Task statement.
Exact copy, no pictures: return all the records as they stand.

Saved entries.
= = =

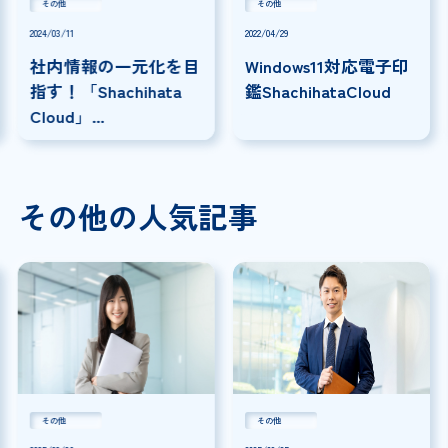
その他
その他
2024/03/11
2022/04/29
社内情報の一元化を目
Windows11対応電子印
指す！「Shachihata
鑑ShachihataCloud
Cloud」
×「SmartDrive」連携
事例
その他の人気記事
その他
その他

= = =

Final answer.
その他
その他
2024/03/11
2022/04/29
社内情報の一元化を目
Windows11対応電子印
指す！「Shachihata
鑑ShachihataCloud
Cloud」
×「SmartDrive」連携
事例
その他の人気記事
その他
その他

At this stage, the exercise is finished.